New recordings go directly to the shared recordings directory. Production agent polls for new files.
Common Mistakes
| Mistake | Fix |
|---|---|
cargo install agg installs wrong package |
Use --git https://github.com/asciinema/agg |
| 128kbps MP3 sounds tinny | Use mp3_44100_192 (Creator+ plan) |
| Mono audio plays silent on some devices | Always output stereo (-ac 2) with volume boost (volume=2.0) |
scale=WxH in ffmpeg |
Use scale=W:H (colon, not x) |
| Narration doesn't match screen | Audit script-to-screen AFTER recordings finalize |
| Concat produces garbage | Normalize ALL clips to same resolution/fps/pix_fmt/audio first |
| Writing narration before recording | Record first, write narration to match |
| Picking voice without samples | Always generate A/B comparison video for user |
| Picking voice without samples | Always generate A/B comparison video for user |
Quick PR Demo Videos (Lightweight)
For simple feature demo recordings attached to PRs (no narration needed):
Record
asciinema rec /tmp/demo.cast --cols 120 --rows 35
# Demonstrate the feature, then exit
Convert to MP4
agg --font-size 24 --theme monokai /tmp/demo.cast /tmp/demo.gif
ffmpeg -y -i /tmp/demo.gif \
-movflags faststart -pix_fmt yuv420p \
-vf 'scale=trunc(iw/2)*2:trunc(ih/2)*2' \
-c:v libx264 -preset slow -crf 15 -tune stillimage \
/tmp/demo.mp4
Upload and Attach to PR
Option 1 (preferred): Upload to asciinema.org + post as PR comment
asciinema upload /tmp/demo.cast
# Copy the URL, then post as a PR comment:
gh pr comment $PR_NUM --repo $OWNER/$REPO --body '## Demo Video
https://asciinema.org/a/XXXXX'
Option 2: Post mp4 URL as PR comment (GitHub auto-renders inline)

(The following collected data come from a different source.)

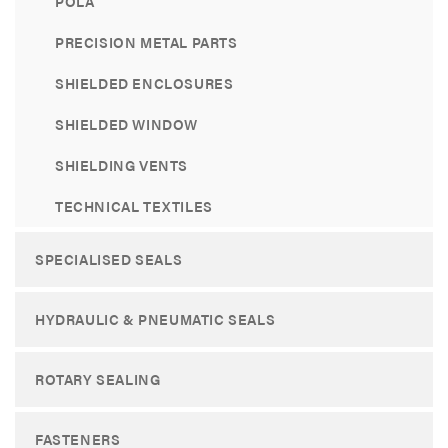
POLA
PRECISION METAL PARTS
SHIELDED ENCLOSURES
SHIELDED WINDOW
SHIELDING VENTS
TECHNICAL TEXTILES
SPECIALISED SEALS
HYDRAULIC & PNEUMATIC SEALS
ROTARY SEALING
FASTENERS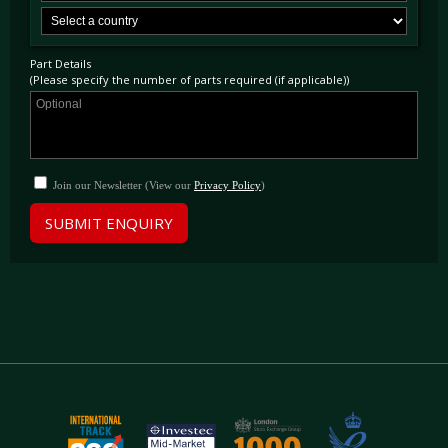
Part Details
(Please specify the number of parts required (if applicable))
Join our Newsletter (View our
Privacy Policy
)
SUBMIT ENQUIRY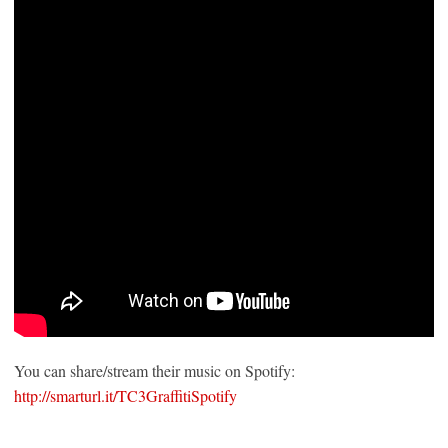
You can share/stream their music on Spotify:
http://smarturl.it/TC3GraffitiSpotify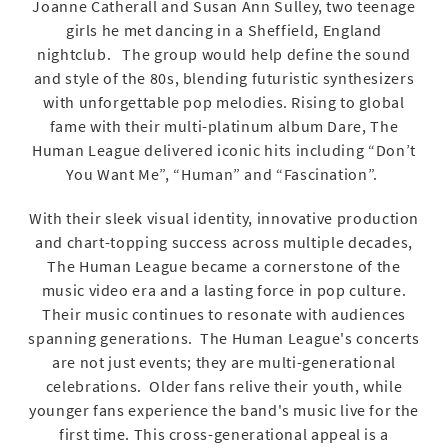
Joanne Catherall and Susan Ann Sulley, two teenage
girls he met dancing in a Sheffield, England
nightclub. The group would help define the sound
and style of the 80s, blending futuristic synthesizers
with unforgettable pop melodies. Rising to global
fame with their multi-platinum album Dare, The
Human League delivered iconic hits including “Don’t
You Want Me”, “Human” and “Fascination”.
With their sleek visual identity, innovative production
and chart-topping success across multiple decades,
The Human League became a cornerstone of the
music video era and a lasting force in pop culture.
Their music continues to resonate with audiences
spanning generations. The Human League's concerts
are not just events; they are multi-generational
celebrations. Older fans relive their youth, while
younger fans experience the band's music live for the
first time. This cross-generational appeal is a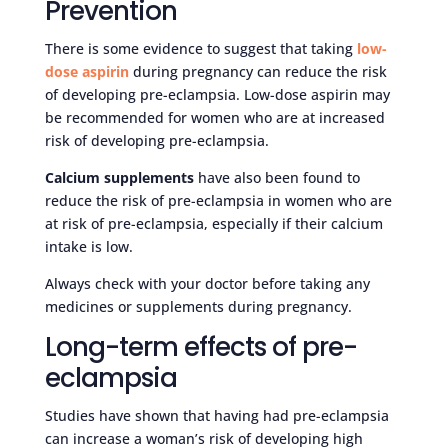
Prevention
There is some evidence to suggest that taking
low-
dose aspirin
during pregnancy can reduce the risk
of developing pre-eclampsia. Low-dose aspirin may
be recommended for women who are at increased
risk of developing pre-eclampsia.
Calcium supplements
have also been found to
reduce the risk of pre-eclampsia in women who are
at risk of pre-eclampsia, especially if their calcium
intake is low.
Always check with your doctor before taking any
medicines or supplements during pregnancy.
Long-term effects of pre-
eclampsia
Studies have shown that having had pre-eclampsia
can increase a woman’s risk of developing high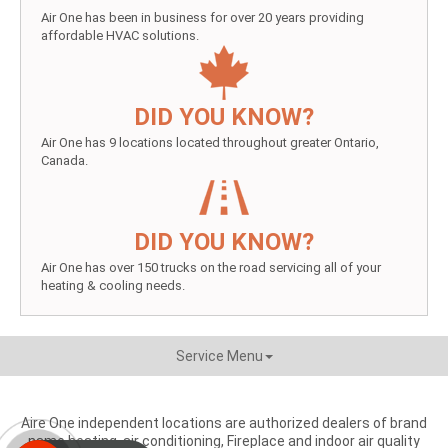
Air One has been in business for over 20 years providing
affordable HVAC solutions.
DID YOU KNOW?
Air One has 9 locations located throughout greater Ontario,
Canada.
DID YOU KNOW?
Air One has over 150 trucks on the road servicing all of your
heating & cooling needs.
Service Menu
Aire One independent locations are authorized dealers of brand
name heating, air conditioning, Fireplace and indoor air quality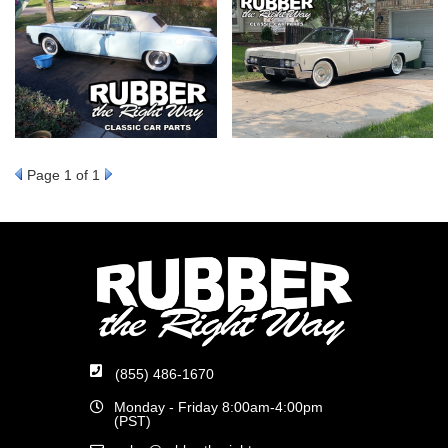
Page
1
of 1
(855) 486-1670
Monday - Friday 8:00am-4:00pm
(PST)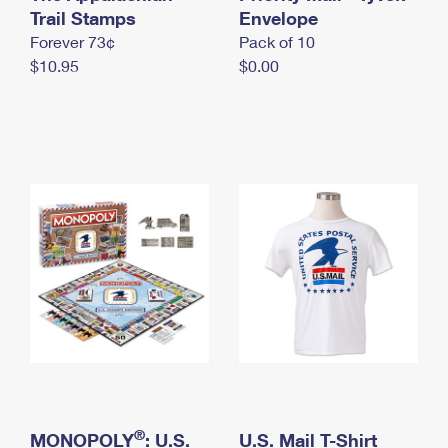
International Business Shipping
Trail Stamps
First-Class Mail International
Envelope
Money Orders
Forever 73¢
Pack of 10
Managing Business Mail
Filing an International Claim
Filing a Claim
$10.95
$0.00
USPS & Web Tools APIs
Requesting an International Refund
Requesting a Refund
Prices
®
MONOPOLY
: U.S.
U.S. Mail T-Shirt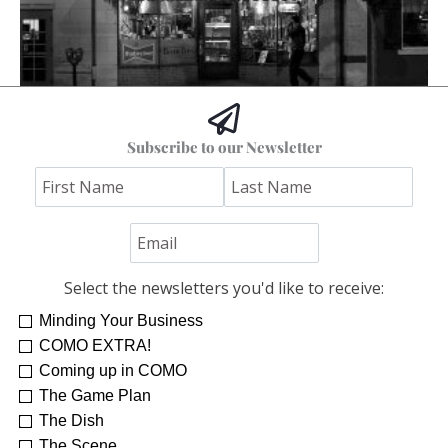
The Columbia I Remember
Subscribe to our Newsletter
Stephen Bybee
Select the newsletters you'd like to receive:
Minding Your Business
COMO EXTRA!
Coming up in COMO
The Game Plan
The Dish
The Scene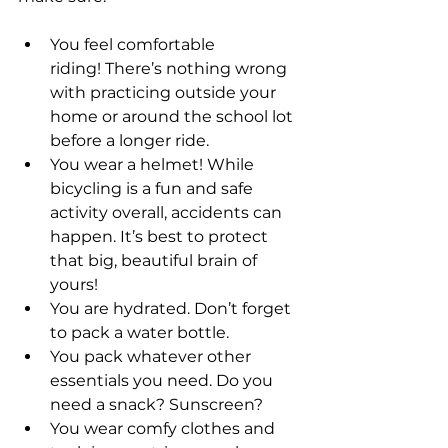
You feel comfortable 
riding! There’s nothing wrong 
with practicing outside your 
home or around the school lot 
before a longer ride.  
You wear a helmet! While 
bicycling is a fun and safe 
activity overall, accidents can 
happen. It’s best to protect 
that big, beautiful brain of 
yours!  
You are hydrated. Don’t forget 
to pack a water bottle.  
You pack whatever other 
essentials you need. Do you 
need a snack? Sunscreen?  
You wear comfy clothes and 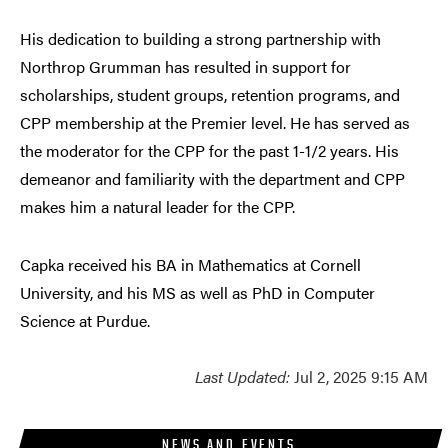
His dedication to building a strong partnership with
Northrop Grumman has resulted in support for
scholarships, student groups, retention programs, and
CPP membership at the Premier level. He has served as
the moderator for the CPP for the past 1-1/2 years. His
demeanor and familiarity with the department and CPP
makes him a natural leader for the CPP.
Capka received his BA in Mathematics at Cornell
University, and his MS as well as PhD in Computer
Science at Purdue.
Last Updated:
Jul 2, 2025 9:15 AM
NEWS AND EVENTS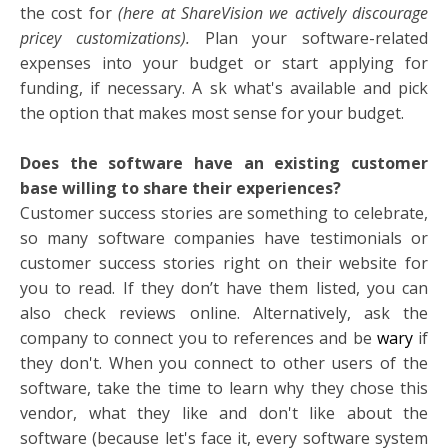
the cost for
(here at ShareVision we actively discourage
pricey customizations).
Plan your software-related
expenses into your budget or start applying for
funding, if necessary. A
sk what's available and pick
the option that makes most sense for your budget.
Does the software have an existing customer
base willing to share their experiences?
Customer success stories are something to celebrate,
so many software companies have testimonials or
customer success stories right on their website for
you to read. If they don’t have them listed, you can
also check reviews online. Alternatively, ask the
company to connect you to references and be
wary
if
they don't. When you connect to other users of the
software, take the time to learn why they chose this
vendor, what they like and don't like about the
software (because let's face it, every software system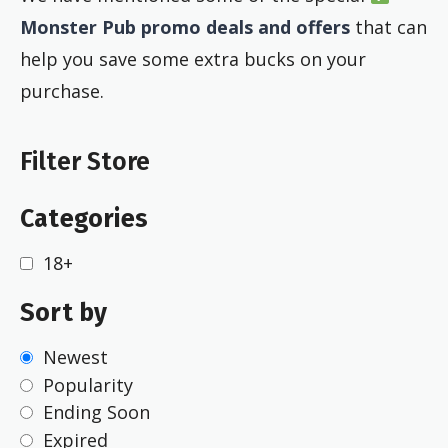
Monster Pub promo deals and offers
that can
help you save some extra bucks on your
purchase.
Filter Store
Categories
18+
Sort by
Newest
Popularity
Ending Soon
Expired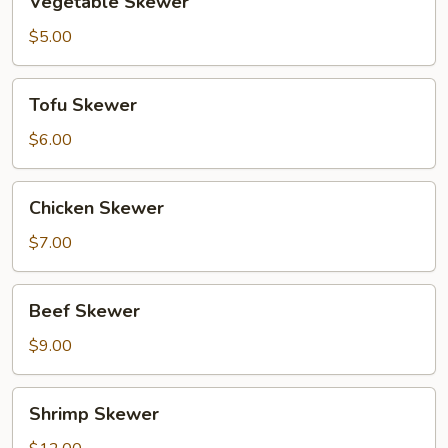
Vegetable Skewer
Skewer
$5.00
Tofu
Tofu Skewer
Skewer
$6.00
Chicken
Chicken Skewer
Skewer
$7.00
Beef
Beef Skewer
Skewer
$9.00
Shrimp
Shrimp Skewer
Skewer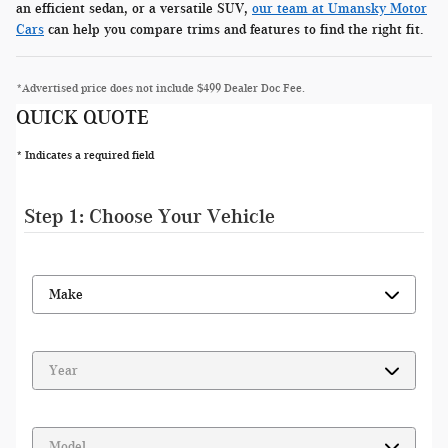
an efficient sedan, or a versatile SUV,
our team at Umansky Motor
Cars
can help you compare trims and features to find the right fit.
*Advertised price does not include $499 Dealer Doc Fee.
QUICK QUOTE
* Indicates a required field
Step 1: Choose Your Vehicle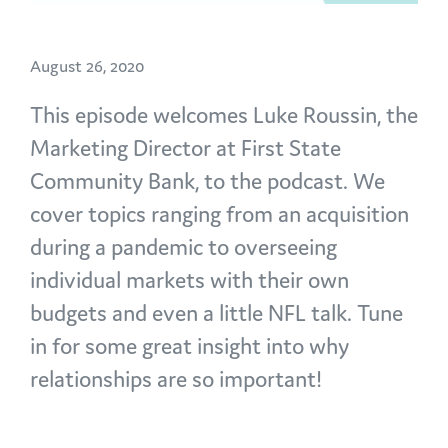
August 26, 2020
This episode welcomes Luke Roussin, the
Marketing Director at First State
Community Bank, to the podcast. We
cover topics ranging from an acquisition
during a pandemic to overseeing
individual markets with their own
budgets and even a little NFL talk. Tune
in for some great insight into why
relationships are so important!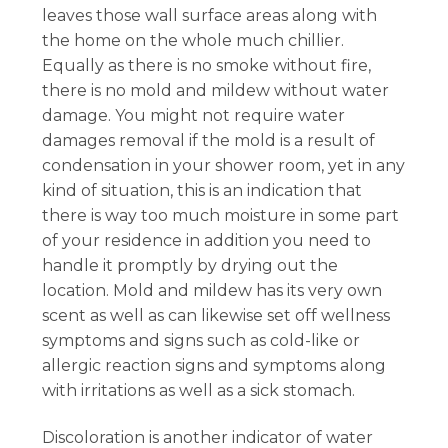
leaves those wall surface areas along with
the home on the whole much chillier.
Equally as there is no smoke without fire,
there is no mold and mildew without water
damage. You might not require water
damages removal if the mold is a result of
condensation in your shower room, yet in any
kind of situation, this is an indication that
there is way too much moisture in some part
of your residence in addition you need to
handle it promptly by drying out the
location. Mold and mildew has its very own
scent as well as can likewise set off wellness
symptoms and signs such as cold-like or
allergic reaction signs and symptoms along
with irritations as well as a sick stomach.
Discoloration is another indicator of water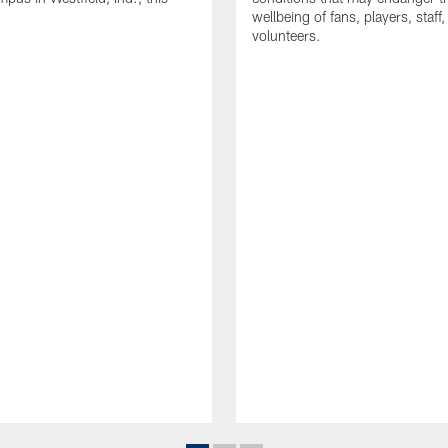
wellbeing of fans, players, staff
volunteers.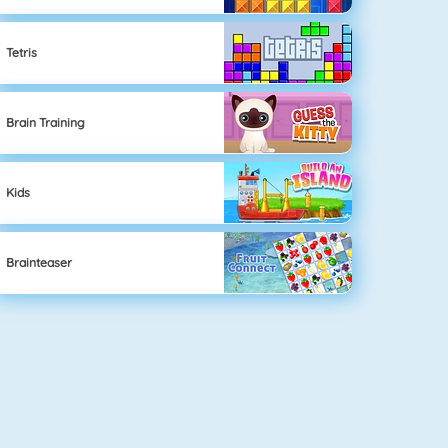
Tetris
Brain Training
Kids
Brainteaser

Post the raw .mp4 URL on its own line in a PR comment. GitHub renders it as an inline video player.
gh pr comment $PR_NUM --repo $OWNER/$REPO --body '## Demo Video
https://github.com/OWNER/REPO/releases/download/TAG/demo.mp4'
DO NOT create GitHub releases just to host demo videos. Release assets pollute the releases page and do not render inline. Prefer asciinema.org for terminal recordings.